Hedge managers get into the fund business. Should they?

If you read today's Wall Street Journal, you would have seen Shefali Anand's Fund Track article about a hedge-fund subsidiary of Legg Mason launching its first mutual fund to be followed by more. The article also points out that this is part of a small but growing trend of hedge managers getting into the mutual fund business. Is this a good idea for hedge fund firms? Let's take a look at the opportunities and difficulties so you can make the call.
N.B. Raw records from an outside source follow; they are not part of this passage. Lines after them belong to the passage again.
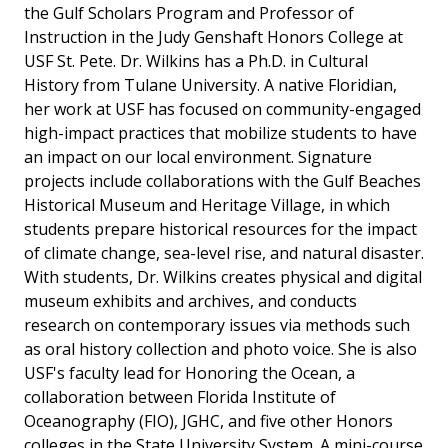
the Gulf Scholars Program and Professor of
Instruction in the Judy Genshaft Honors College at
USF St. Pete. Dr. Wilkins has a Ph.D. in Cultural
History from Tulane University. A native Floridian,
her work at USF has focused on community-engaged
high-impact practices that mobilize students to have
an impact on our local environment. Signature
projects include collaborations with the Gulf Beaches
Historical Museum and Heritage Village, in which
students prepare historical resources for the impact
of climate change, sea-level rise, and natural disaster.
With students, Dr. Wilkins creates physical and digital
museum exhibits and archives, and conducts
research on contemporary issues via methods such
as oral history collection and photo voice. She is also
USF's faculty lead for Honoring the Ocean, a
collaboration between Florida Institute of
Oceanography (FIO), JGHC, and five other Honors
colleges in the State University System. A mini-course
  • Public track record. Research firms such as Morningstar and Lipper make it easy for asset managers to build a public profile that is easily tracked and measured. That's not the case with hedge products.
  • Communication: Hedge fund firms can not openly communicate their strategies to the public. In a mutual fund format, firms can easily talk with investors through the media, in public settings, etc.
  • Business diversification: There is a lot of negative attention these days to hedge funds. So it makes sense for firms to develop hedge type mutual fund products to diversify their product lines, revenue streams, and customer base.
  • New market: Since hedge firms are managing money anyway, they can use a similar investment process to sell to new audiences such as retail investors and financial advisors
  • Leverage mutual fund distribution infrastructure: Platforms such as Schwab, Fidelity, TD Ameritrade, Pershing and others exist to offer mutual funds to retail customers and all types of financial advisors. In addition, news publications such as the Wall Street Journal and Barrons write about mutual funds every issue for access to all types of investors. Finally, Lipper and Morningstar data is picked up in newspapers and magazines and websites for easy promotion. So if you have a mutual fund product, it is possible to get publicity on a regular basis. And this publicity can help grow your private accounts as well.
  • Recent performance: Firms may be taking advantage of the fact that the market is down significantly but funds with shorting and other techniques may have better relative performance.
  • Focus on security selection: There are many firms that will do all of the back office, compliance, accounting, etc. work so the portfolio manager can focus on picking stocks and marketing.


  • High costs: It costs about $100,000 to launch a mutual fund.
  • Lower fees: Fund managers make only 1-1.5% of AUM, much lower than what hedge managers make.
  • Rising costs: As assets drop and regulation is increased, costs are increasing making it more difficult for smaller firms to compete. More are lizuidating, selling or being adopted during this environment.
  • Competitive industry: There are 10,000 funds out there. Many have serious distribution and a strong brand so it is difficult for new entrants to compete and attract investors.
  • Need for marketing to new audiences: If you want to grow your fund, you will have to focus your marketing efforts on audiences such as retail and advisor that you don’t currently have.
  • Strategy limitations: You may not be able to use all of your hedging techniques as in a traditional hedge fund because of mutual fund regulations.

1 comment:

  1. Dan;

    Nice synopsis. I would argue that one of the positives you identified - recent performance - may work against sponsors of these funds. Beginning in the latter part of 2007 130/30 products began to take significant performance hits which continued well into 2008. The so called introduction of an institutional type product to retail will be extremely difficult as a lot of financial intermediaries "have been there, done that."